Material provided >>
^^^^^^^^^^^^^^^^
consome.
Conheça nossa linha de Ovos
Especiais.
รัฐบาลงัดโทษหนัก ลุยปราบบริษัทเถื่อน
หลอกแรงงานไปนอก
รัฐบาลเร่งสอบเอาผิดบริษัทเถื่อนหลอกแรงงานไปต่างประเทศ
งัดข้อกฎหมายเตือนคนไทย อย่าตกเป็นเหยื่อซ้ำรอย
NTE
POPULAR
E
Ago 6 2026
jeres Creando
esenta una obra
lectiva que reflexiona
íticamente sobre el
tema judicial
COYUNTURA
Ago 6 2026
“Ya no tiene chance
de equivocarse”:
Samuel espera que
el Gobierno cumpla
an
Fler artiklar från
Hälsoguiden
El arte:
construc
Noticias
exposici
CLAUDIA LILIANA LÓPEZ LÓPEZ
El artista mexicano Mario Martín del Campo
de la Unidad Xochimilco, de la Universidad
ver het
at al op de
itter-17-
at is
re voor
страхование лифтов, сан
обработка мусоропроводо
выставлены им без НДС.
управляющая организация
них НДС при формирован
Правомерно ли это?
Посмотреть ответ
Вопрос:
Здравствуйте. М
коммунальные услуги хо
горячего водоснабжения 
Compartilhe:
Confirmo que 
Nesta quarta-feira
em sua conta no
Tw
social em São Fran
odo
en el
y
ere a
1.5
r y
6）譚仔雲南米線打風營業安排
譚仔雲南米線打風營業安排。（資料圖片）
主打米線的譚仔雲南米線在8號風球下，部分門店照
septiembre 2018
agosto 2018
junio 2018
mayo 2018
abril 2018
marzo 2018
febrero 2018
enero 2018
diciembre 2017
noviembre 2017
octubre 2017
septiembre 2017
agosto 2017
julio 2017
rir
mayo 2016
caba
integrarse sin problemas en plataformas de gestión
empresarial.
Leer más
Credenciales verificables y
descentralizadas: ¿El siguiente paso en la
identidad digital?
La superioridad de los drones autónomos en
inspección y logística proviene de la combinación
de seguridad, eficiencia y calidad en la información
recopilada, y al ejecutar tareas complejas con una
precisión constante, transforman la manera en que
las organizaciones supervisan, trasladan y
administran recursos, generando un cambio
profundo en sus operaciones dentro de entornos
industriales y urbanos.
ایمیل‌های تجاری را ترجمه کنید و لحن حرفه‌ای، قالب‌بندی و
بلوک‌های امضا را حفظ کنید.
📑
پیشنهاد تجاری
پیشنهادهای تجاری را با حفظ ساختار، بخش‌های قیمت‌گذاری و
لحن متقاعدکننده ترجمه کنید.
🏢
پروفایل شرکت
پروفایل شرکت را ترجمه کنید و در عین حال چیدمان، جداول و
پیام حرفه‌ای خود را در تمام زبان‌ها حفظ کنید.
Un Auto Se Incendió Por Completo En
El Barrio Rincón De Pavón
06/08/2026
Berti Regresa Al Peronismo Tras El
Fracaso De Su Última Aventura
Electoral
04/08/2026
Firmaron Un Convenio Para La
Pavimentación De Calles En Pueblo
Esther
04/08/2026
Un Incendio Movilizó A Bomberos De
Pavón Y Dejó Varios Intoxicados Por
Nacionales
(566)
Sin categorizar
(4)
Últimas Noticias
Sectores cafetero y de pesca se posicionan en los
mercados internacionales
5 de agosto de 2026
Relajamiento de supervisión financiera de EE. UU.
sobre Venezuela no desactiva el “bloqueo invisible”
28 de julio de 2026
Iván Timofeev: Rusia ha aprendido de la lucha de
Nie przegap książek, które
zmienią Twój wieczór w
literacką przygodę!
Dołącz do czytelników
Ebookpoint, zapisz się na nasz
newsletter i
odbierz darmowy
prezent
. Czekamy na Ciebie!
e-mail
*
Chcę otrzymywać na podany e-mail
^^^^^^^^^^^^^^^^
Problem to work on >> Repeat all the material above, matching every character.

Expected answer >>
consome.
Conheça nossa linha de Ovos
Especiais.
รัฐบาลงัดโทษหนัก ลุยปราบบริษัทเถื่อน
หลอกแรงงานไปนอก
รัฐบาลเร่งสอบเอาผิดบริษัทเถื่อนหลอกแรงงานไปต่างประเทศ
งัดข้อกฎหมายเตือนคนไทย อย่าตกเป็นเหยื่อซ้ำรอย
NTE
POPULAR
E
Ago 6 2026
jeres Creando
esenta una obra
lectiva que reflexiona
íticamente sobre el
tema judicial
COYUNTURA
Ago 6 2026
“Ya no tiene chance
de equivocarse”:
Samuel espera que
el Gobierno cumpla
an
Fler artiklar från
Hälsoguiden
El arte:
construc
Noticias
exposici
CLAUDIA LILIANA LÓPEZ LÓPEZ
El artista mexicano Mario Martín del Campo
de la Unidad Xochimilco, de la Universidad
ver het
at al op de
itter-17-
at is
re voor
страхование лифтов, сан
обработка мусоропроводо
выставлены им без НДС.
управляющая организация
них НДС при формирован
Правомерно ли это?
Посмотреть ответ
Вопрос:
Здравствуйте. М
коммунальные услуги хо
горячего водоснабжения 
Compartilhe:
Confirmo que 
Nesta quarta-feira
em sua conta no
Tw
social em São Fran
odo
en el
y
ere a
1.5
r y
6）譚仔雲南米線打風營業安排
譚仔雲南米線打風營業安排。（資料圖片）
主打米線的譚仔雲南米線在8號風球下，部分門店照
septiembre 2018
agosto 2018
junio 2018
mayo 2018
abril 2018
marzo 2018
febrero 2018
enero 2018
diciembre 2017
noviembre 2017
octubre 2017
septiembre 2017
agosto 2017
julio 2017
rir
mayo 2016
caba
integrarse sin problemas en plataformas de gestión
empresarial.
Leer más
Credenciales verificables y
descentralizadas: ¿El siguiente paso en la
identidad digital?
La superioridad de los drones autónomos en
inspección y logística proviene de la combinación
de seguridad, eficiencia y calidad en la información
recopilada, y al ejecutar tareas complejas con una
precisión constante, transforman la manera en que
las organizaciones supervisan, trasladan y
administran recursos, generando un cambio
profundo en sus operaciones dentro de entornos
industriales y urbanos.
ایمیل‌های تجاری را ترجمه کنید و لحن حرفه‌ای، قالب‌بندی و
بلوک‌های امضا را حفظ کنید.
📑
پیشنهاد تجاری
پیشنهادهای تجاری را با حفظ ساختار، بخش‌های قیمت‌گذاری و
لحن متقاعدکننده ترجمه کنید.
🏢
پروفایل شرکت
پروفایل شرکت را ترجمه کنید و در عین حال چیدمان، جداول و
پیام حرفه‌ای خود را در تمام زبان‌ها حفظ کنید.
Un Auto Se Incendió Por Completo En
El Barrio Rincón De Pavón
06/08/2026
Berti Regresa Al Peronismo Tras El
Fracaso De Su Última Aventura
Electoral
04/08/2026
Firmaron Un Convenio Para La
Pavimentación De Calles En Pueblo
Esther
04/08/2026
Un Incendio Movilizó A Bomberos De
Pavón Y Dejó Varios Intoxicados Por
Nacionales
(566)
Sin categorizar
(4)
Últimas Noticias
Sectores cafetero y de pesca se posicionan en los
mercados internacionales
5 de agosto de 2026
Relajamiento de supervisión financiera de EE. UU.
sobre Venezuela no desactiva el “bloqueo invisible”
28 de julio de 2026
Iván Timofeev: Rusia ha aprendido de la lucha de
Nie przegap książek, które
zmienią Twój wieczór w
literacką przygodę!
Dołącz do czytelników
Ebookpoint, zapisz się na nasz
newsletter i
odbierz darmowy
prezent
. Czekamy na Ciebie!
e-mail
*
Chcę otrzymywać na podany e-mail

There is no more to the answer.